#### Provided information
==========
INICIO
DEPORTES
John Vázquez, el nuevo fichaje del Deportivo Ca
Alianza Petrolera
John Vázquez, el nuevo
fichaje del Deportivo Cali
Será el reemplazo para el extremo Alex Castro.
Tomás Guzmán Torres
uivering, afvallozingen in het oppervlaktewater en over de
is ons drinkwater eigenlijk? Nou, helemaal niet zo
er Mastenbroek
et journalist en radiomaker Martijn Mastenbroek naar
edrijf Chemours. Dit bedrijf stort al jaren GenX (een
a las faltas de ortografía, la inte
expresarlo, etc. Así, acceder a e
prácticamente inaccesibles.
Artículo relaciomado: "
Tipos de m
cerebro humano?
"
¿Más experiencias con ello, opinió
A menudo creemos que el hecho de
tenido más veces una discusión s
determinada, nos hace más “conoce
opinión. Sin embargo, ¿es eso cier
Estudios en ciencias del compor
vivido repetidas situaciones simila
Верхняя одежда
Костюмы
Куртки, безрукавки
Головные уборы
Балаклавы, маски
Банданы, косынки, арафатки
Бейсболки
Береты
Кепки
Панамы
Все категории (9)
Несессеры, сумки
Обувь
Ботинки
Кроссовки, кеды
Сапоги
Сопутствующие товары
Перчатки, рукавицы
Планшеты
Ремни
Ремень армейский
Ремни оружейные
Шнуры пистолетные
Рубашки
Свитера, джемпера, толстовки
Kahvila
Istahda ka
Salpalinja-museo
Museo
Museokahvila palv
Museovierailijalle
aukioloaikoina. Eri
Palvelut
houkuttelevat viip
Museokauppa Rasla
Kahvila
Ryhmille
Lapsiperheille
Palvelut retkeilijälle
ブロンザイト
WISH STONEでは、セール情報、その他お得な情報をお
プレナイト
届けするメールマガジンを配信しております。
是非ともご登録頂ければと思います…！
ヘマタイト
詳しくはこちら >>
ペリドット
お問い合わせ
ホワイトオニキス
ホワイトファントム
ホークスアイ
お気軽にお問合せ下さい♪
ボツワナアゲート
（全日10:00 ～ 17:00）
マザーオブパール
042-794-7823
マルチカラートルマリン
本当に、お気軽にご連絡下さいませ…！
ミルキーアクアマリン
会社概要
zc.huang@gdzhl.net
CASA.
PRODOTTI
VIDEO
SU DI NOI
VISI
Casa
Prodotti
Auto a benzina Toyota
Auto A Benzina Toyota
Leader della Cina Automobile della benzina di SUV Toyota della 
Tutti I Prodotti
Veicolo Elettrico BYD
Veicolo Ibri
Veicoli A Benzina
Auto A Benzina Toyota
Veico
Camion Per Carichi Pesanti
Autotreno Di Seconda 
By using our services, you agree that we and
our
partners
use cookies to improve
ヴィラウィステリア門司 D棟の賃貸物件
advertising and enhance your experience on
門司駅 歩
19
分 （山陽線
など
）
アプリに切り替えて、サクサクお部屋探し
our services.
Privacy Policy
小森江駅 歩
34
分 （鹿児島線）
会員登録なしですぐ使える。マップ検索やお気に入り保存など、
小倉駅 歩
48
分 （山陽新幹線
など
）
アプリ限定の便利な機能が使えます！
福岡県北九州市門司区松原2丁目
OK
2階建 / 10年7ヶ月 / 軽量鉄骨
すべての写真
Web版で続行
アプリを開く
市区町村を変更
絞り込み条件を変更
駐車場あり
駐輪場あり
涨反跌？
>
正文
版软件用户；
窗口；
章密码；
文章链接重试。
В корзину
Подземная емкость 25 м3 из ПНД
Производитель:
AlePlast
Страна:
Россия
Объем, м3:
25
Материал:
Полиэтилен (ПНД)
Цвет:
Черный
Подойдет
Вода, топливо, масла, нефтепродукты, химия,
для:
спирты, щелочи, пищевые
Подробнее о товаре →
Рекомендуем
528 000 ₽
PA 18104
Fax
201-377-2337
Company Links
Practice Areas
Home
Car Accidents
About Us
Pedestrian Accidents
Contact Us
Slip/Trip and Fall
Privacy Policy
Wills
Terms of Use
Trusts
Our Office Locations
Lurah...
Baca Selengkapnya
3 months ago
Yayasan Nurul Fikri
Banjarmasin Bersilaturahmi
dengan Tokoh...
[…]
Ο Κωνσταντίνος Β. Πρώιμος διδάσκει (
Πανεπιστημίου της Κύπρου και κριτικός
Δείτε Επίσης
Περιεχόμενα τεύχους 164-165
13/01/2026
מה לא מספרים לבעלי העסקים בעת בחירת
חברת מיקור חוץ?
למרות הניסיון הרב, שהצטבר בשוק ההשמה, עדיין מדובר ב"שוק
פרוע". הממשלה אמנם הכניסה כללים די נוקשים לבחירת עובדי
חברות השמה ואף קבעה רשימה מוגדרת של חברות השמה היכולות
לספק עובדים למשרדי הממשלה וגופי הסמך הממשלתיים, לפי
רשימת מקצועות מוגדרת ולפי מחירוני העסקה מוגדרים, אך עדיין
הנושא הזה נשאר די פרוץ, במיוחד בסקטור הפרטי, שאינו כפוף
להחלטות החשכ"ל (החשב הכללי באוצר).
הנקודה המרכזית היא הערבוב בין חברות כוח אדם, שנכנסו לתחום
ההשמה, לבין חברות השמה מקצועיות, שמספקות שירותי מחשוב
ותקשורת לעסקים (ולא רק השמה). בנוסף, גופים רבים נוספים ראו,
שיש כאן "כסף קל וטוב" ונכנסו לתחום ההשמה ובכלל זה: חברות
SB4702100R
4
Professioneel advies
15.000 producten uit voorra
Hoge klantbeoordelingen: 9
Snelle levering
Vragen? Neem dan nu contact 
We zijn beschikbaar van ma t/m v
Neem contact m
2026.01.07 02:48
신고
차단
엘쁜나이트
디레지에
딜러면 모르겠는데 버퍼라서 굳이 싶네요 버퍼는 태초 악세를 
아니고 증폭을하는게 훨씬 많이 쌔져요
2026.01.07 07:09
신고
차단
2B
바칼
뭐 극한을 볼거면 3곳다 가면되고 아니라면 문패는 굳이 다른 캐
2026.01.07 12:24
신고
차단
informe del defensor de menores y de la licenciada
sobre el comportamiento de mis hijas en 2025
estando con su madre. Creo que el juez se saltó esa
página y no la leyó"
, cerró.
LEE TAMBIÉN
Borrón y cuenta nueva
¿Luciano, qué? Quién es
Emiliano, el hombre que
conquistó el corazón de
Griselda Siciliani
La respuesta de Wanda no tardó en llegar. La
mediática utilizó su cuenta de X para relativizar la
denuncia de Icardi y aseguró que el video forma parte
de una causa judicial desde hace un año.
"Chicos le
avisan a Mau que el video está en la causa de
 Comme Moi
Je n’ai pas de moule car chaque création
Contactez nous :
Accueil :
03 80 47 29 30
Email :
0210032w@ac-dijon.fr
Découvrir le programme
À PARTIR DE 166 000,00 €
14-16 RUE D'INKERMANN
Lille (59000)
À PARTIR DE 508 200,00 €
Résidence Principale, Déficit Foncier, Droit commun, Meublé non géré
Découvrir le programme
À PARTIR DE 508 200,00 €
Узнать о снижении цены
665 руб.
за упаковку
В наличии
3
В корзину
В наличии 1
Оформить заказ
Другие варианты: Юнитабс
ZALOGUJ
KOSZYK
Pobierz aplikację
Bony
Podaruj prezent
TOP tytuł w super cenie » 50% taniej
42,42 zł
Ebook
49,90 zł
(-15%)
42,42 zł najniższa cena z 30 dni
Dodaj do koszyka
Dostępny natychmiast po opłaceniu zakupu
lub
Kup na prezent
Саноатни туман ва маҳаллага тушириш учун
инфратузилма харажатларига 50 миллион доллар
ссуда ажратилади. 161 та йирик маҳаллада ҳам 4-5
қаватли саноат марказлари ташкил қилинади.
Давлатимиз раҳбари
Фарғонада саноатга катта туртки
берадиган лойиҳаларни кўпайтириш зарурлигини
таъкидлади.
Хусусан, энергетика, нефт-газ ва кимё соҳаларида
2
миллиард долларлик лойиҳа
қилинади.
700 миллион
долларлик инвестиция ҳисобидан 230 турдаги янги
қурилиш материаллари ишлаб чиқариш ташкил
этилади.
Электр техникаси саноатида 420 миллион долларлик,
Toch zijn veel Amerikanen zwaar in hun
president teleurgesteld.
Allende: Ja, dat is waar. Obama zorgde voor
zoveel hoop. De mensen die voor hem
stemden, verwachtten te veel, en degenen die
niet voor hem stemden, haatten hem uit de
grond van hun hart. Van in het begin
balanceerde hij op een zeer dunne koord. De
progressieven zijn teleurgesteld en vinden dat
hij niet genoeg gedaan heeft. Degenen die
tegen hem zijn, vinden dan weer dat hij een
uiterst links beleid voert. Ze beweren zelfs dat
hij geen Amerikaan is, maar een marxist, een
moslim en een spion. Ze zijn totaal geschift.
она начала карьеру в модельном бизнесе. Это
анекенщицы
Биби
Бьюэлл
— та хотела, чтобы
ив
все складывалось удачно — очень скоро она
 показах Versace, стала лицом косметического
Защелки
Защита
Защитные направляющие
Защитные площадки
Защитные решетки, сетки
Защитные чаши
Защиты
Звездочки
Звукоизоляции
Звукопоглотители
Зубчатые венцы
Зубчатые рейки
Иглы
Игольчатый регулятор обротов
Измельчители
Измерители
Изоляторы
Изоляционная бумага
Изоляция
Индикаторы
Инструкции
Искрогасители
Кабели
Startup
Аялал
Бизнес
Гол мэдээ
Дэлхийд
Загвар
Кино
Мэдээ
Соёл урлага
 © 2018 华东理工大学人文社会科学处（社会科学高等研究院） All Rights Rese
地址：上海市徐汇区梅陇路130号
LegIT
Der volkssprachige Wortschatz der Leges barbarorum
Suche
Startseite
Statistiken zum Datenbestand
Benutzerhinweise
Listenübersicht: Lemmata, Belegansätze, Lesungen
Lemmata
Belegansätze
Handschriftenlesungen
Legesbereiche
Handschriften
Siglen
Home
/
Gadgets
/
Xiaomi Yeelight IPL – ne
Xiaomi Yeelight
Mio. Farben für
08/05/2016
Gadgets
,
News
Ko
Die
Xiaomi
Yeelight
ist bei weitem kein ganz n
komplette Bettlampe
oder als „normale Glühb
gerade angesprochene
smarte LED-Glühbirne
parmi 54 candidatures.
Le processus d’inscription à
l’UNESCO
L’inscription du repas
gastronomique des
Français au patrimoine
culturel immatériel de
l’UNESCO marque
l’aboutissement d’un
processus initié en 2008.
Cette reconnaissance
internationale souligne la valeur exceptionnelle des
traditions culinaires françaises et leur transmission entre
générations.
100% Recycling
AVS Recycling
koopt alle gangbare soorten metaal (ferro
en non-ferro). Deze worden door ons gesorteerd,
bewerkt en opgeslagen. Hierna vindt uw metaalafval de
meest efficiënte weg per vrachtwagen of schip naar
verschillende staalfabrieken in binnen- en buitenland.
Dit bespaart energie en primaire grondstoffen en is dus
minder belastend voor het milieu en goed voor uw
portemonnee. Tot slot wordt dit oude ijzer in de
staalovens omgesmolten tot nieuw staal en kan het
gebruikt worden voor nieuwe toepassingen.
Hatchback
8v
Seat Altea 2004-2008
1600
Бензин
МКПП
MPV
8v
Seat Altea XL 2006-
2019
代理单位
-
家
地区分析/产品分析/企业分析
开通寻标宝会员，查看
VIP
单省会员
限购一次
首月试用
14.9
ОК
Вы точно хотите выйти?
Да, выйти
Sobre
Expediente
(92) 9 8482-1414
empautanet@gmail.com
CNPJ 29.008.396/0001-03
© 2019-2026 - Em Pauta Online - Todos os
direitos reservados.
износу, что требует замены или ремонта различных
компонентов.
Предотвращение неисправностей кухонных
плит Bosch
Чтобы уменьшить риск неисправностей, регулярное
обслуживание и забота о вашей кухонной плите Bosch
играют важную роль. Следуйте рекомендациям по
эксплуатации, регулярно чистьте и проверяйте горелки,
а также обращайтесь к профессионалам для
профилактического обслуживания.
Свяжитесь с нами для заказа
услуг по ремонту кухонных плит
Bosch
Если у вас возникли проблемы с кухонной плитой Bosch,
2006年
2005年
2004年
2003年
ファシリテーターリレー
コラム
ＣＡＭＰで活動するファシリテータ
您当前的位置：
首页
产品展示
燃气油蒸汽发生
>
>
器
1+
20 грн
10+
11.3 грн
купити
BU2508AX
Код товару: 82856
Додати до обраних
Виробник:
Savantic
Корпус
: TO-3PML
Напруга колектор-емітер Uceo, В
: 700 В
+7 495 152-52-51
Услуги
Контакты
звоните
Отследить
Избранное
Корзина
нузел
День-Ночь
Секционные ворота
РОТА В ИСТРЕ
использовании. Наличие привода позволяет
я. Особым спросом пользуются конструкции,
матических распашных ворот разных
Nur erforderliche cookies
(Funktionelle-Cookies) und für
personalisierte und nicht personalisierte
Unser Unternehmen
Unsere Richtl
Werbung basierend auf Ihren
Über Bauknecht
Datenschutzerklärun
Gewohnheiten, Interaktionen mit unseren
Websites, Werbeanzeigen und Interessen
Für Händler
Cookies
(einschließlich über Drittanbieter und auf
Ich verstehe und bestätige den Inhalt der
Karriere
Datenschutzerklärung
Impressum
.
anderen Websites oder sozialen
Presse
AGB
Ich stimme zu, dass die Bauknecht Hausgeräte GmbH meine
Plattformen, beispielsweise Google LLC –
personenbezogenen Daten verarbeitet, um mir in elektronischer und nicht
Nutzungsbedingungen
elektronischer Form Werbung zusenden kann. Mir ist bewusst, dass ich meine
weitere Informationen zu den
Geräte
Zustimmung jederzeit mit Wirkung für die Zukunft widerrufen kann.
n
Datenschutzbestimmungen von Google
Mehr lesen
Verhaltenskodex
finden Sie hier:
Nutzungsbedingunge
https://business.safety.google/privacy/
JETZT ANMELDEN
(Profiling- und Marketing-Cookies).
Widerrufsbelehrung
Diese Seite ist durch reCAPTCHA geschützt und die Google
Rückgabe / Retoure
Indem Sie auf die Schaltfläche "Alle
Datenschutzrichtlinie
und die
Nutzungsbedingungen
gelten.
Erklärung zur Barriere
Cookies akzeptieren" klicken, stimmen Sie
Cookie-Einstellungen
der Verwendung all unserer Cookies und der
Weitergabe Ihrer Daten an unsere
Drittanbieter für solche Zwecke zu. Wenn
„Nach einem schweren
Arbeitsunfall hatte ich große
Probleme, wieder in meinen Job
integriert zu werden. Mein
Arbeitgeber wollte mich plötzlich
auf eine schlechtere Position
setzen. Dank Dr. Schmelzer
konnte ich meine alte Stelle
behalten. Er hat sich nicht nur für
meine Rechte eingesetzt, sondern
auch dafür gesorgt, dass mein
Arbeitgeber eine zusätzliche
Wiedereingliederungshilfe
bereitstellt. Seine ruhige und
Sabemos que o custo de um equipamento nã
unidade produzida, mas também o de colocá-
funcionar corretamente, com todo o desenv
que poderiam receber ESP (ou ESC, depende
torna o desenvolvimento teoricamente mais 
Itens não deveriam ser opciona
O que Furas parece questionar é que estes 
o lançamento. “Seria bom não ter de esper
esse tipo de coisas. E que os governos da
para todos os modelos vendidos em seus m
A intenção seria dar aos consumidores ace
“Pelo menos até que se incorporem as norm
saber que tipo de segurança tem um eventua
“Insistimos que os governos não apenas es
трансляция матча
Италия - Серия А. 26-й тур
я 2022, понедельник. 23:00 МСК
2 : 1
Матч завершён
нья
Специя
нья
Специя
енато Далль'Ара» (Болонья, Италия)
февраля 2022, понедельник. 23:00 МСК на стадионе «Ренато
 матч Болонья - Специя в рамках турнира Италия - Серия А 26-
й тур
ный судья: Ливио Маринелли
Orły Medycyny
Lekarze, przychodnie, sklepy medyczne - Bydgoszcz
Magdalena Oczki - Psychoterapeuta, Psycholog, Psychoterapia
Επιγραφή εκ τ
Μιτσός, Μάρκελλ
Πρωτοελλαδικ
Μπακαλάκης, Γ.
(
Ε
==========
#### What needs to be done
Go through the listing above and locate each line that holds the word "Deportivo". Copy those lines.

#### Finished task
John Vázquez, el nuevo fichaje del Deportivo Ca
fichaje del Deportivo Cali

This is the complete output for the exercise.